KristofferC / NearestNeighbors.jl

High performance nearest neighbor data structures (KDTree and BallTree) and algorithms for Julia.
Other
418 stars 65 forks source link

Add tree walking functions #199

Open dgleich opened 3 months ago

dgleich commented 3 months ago

This is an initial take at how to setup the tree walking codes.

This addresses #194.

I need to add more documentation still, but this should be enough to get some initial feedback before writing more docs.

dgleich commented 3 months ago

I switched the names to ...

leafpoints, leaf_points_indices, treeindex ... I'm also thinking that using treeroot would be more consistent with these than root...

KristofferC commented 3 months ago

Random thought, would it make sense to implement the https://github.com/JuliaCollections/AbstractTrees.jl interface for the trees in this package?

dgleich commented 3 months ago

Good question.
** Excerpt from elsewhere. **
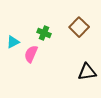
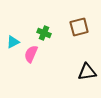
brown square: rotated 30 degrees clockwise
Let me think....

dgleich commented 3 months ago

On a related note, currently, we can implement a parent function for BallTree nodes because it stores the associated regions explicitly, but I don't see an obvious way to do this for KDTree nodes without storing the min and max values for the dimension that was split in the tree.

There are some key advantages to having a parent function, e.g. then you can do tree traversal and iteration without a stack. (And I think some of the abstract trees methods would need this...)

On the other hand, for pure NearestNeighbors functions, storing this extra information is unneeded.

How amenable would you be to adding a split_minmax value to the KDTree struct that stores that information?

This would just store a tuple of values for the boundaries of the dimension that is split so they can be restored via a parent call.

KristofferC commented 3 months ago

As a check of the functionality here it would be nice to reimplement https://github.com/KristofferC/NearestNeighbors.jl/blob/master/examples/balltree_illustration.ipynb using these official traverse functions. Doesn't strictly have to be done here but it would serve as somewhat of a use case check.